Each entry below is to be copied verbatim.

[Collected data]
*** Begin section ***

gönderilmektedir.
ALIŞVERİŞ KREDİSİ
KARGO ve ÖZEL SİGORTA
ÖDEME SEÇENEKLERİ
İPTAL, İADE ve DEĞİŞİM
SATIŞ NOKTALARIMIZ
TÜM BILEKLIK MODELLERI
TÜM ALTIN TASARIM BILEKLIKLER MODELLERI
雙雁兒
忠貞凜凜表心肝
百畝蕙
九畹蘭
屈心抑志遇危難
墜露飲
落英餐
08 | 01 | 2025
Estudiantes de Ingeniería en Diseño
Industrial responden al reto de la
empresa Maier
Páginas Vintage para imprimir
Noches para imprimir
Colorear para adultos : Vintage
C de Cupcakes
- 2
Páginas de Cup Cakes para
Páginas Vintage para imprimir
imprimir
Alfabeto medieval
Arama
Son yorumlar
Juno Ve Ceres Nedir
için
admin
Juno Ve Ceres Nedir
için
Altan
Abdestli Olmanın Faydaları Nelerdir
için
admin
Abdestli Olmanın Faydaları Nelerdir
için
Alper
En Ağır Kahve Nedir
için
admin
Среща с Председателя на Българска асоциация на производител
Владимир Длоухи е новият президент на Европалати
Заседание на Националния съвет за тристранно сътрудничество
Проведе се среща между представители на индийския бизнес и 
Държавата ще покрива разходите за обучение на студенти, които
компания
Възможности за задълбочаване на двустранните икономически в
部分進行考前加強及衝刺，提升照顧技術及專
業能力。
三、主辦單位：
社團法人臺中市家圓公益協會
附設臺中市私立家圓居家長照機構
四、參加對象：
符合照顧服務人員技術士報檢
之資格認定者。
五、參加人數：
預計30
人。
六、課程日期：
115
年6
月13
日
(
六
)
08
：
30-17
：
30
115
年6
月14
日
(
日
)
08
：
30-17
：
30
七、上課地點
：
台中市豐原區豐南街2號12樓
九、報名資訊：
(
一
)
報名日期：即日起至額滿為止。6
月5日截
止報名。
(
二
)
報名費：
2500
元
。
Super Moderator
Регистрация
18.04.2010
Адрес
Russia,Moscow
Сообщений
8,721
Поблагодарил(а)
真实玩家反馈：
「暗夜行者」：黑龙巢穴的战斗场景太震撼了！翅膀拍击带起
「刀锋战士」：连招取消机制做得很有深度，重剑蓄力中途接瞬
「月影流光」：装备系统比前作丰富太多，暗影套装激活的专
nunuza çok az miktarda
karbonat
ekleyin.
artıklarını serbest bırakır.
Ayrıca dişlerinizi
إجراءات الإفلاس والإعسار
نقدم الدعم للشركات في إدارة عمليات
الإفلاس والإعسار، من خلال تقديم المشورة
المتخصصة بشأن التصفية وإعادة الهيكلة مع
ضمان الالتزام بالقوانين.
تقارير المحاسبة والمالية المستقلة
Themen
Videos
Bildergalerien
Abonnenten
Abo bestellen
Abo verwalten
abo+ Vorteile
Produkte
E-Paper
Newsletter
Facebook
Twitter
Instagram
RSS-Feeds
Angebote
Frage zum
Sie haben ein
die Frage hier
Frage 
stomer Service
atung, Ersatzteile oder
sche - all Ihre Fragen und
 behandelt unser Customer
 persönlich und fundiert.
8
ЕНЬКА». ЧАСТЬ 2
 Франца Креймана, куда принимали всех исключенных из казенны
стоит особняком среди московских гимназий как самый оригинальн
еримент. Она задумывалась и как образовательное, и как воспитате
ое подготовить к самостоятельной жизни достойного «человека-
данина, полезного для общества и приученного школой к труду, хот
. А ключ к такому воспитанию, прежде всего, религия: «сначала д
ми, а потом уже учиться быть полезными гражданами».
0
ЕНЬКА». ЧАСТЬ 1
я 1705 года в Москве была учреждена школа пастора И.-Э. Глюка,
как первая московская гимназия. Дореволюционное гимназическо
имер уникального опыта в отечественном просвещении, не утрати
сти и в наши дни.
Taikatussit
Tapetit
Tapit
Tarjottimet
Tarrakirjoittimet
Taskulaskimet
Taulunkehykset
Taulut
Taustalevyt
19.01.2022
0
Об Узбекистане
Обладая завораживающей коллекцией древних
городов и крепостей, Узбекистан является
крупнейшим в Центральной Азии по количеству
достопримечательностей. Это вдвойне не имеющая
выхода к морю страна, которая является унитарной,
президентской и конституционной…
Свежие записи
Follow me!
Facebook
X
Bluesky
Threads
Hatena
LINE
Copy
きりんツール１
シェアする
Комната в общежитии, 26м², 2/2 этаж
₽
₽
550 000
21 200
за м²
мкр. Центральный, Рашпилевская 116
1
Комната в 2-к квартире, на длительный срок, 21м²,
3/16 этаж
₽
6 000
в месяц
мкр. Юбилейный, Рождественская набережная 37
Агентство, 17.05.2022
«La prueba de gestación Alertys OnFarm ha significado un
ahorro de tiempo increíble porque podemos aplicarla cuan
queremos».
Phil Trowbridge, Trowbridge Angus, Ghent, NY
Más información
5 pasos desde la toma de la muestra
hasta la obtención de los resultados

*** End section ***

■ **Solution for this task**:
gönderilmektedir.
ALIŞVERİŞ KREDİSİ
KARGO ve ÖZEL SİGORTA
ÖDEME SEÇENEKLERİ
İPTAL, İADE ve DEĞİŞİM
SATIŞ NOKTALARIMIZ
TÜM BILEKLIK MODELLERI
TÜM ALTIN TASARIM BILEKLIKLER MODELLERI
雙雁兒
忠貞凜凜表心肝
百畝蕙
九畹蘭
屈心抑志遇危難
墜露飲
落英餐
08 | 01 | 2025
Estudiantes de Ingeniería en Diseño
Industrial responden al reto de la
empresa Maier
Páginas Vintage para imprimir
Noches para imprimir
Colorear para adultos : Vintage
C de Cupcakes
- 2
Páginas de Cup Cakes para
Páginas Vintage para imprimir
imprimir
Alfabeto medieval
Arama
Son yorumlar
Juno Ve Ceres Nedir
için
admin
Juno Ve Ceres Nedir
için
Altan
Abdestli Olmanın Faydaları Nelerdir
için
admin
Abdestli Olmanın Faydaları Nelerdir
için
Alper
En Ağır Kahve Nedir
için
admin
Среща с Председателя на Българска асоциация на производител
Владимир Длоухи е новият президент на Европалати
Заседание на Националния съвет за тристранно сътрудничество
Проведе се среща между представители на индийския бизнес и 
Държавата ще покрива разходите за обучение на студенти, които
компания
Възможности за задълбочаване на двустранните икономически в
部分進行考前加強及衝刺，提升照顧技術及專
業能力。
三、主辦單位：
社團法人臺中市家圓公益協會
附設臺中市私立家圓居家長照機構
四、參加對象：
符合照顧服務人員技術士報檢
之資格認定者。
五、參加人數：
預計30
人。
六、課程日期：
115
年6
月13
日
(
六
)
08
：
30-17
：
30
115
年6
月14
日
(
日
)
08
：
30-17
：
30
七、上課地點
：
台中市豐原區豐南街2號12樓
九、報名資訊：
(
一
)
報名日期：即日起至額滿為止。6
月5日截
止報名。
(
二
)
報名費：
2500
元
。
Super Moderator
Регистрация
18.04.2010
Адрес
Russia,Moscow
Сообщений
8,721
Поблагодарил(а)
真实玩家反馈：
「暗夜行者」：黑龙巢穴的战斗场景太震撼了！翅膀拍击带起
「刀锋战士」：连招取消机制做得很有深度，重剑蓄力中途接瞬
「月影流光」：装备系统比前作丰富太多，暗影套装激活的专
nunuza çok az miktarda
karbonat
ekleyin.
artıklarını serbest bırakır.
Ayrıca dişlerinizi
إجراءات الإفلاس والإعسار
نقدم الدعم للشركات في إدارة عمليات
الإفلاس والإعسار، من خلال تقديم المشورة
المتخصصة بشأن التصفية وإعادة الهيكلة مع
ضمان الالتزام بالقوانين.
تقارير المحاسبة والمالية المستقلة
Themen
Videos
Bildergalerien
Abonnenten
Abo bestellen
Abo verwalten
abo+ Vorteile
Produkte
E-Paper
Newsletter
Facebook
Twitter
Instagram
RSS-Feeds
Angebote
Frage zum
Sie haben ein
die Frage hier
Frage 
stomer Service
atung, Ersatzteile oder
sche - all Ihre Fragen und
 behandelt unser Customer
 persönlich und fundiert.
8
ЕНЬКА». ЧАСТЬ 2
 Франца Креймана, куда принимали всех исключенных из казенны
стоит особняком среди московских гимназий как самый оригинальн
еримент. Она задумывалась и как образовательное, и как воспитате
ое подготовить к самостоятельной жизни достойного «человека-
данина, полезного для общества и приученного школой к труду, хот
. А ключ к такому воспитанию, прежде всего, религия: «сначала д
ми, а потом уже учиться быть полезными гражданами».
0
ЕНЬКА». ЧАСТЬ 1
я 1705 года в Москве была учреждена школа пастора И.-Э. Глюка,
как первая московская гимназия. Дореволюционное гимназическо
имер уникального опыта в отечественном просвещении, не утрати
сти и в наши дни.
Taikatussit
Tapetit
Tapit
Tarjottimet
Tarrakirjoittimet
Taskulaskimet
Taulunkehykset
Taulut
Taustalevyt
19.01.2022
0
Об Узбекистане
Обладая завораживающей коллекцией древних
городов и крепостей, Узбекистан является
крупнейшим в Центральной Азии по количеству
достопримечательностей. Это вдвойне не имеющая
выхода к морю страна, которая является унитарной,
президентской и конституционной…
Свежие записи
Follow me!
Facebook
X
Bluesky
Threads
Hatena
LINE
Copy
きりんツール１
シェアする
Комната в общежитии, 26м², 2/2 этаж
₽
₽
550 000
21 200
за м²
мкр. Центральный, Рашпилевская 116
1
Комната в 2-к квартире, на длительный срок, 21м²,
3/16 этаж
₽
6 000
в месяц
мкр. Юбилейный, Рождественская набережная 37
Агентство, 17.05.2022
«La prueba de gestación Alertys OnFarm ha significado un
ahorro de tiempo increíble porque podemos aplicarla cuan
queremos».
Phil Trowbridge, Trowbridge Angus, Ghent, NY
Más información
5 pasos desde la toma de la muestra
hasta la obtención de los resultados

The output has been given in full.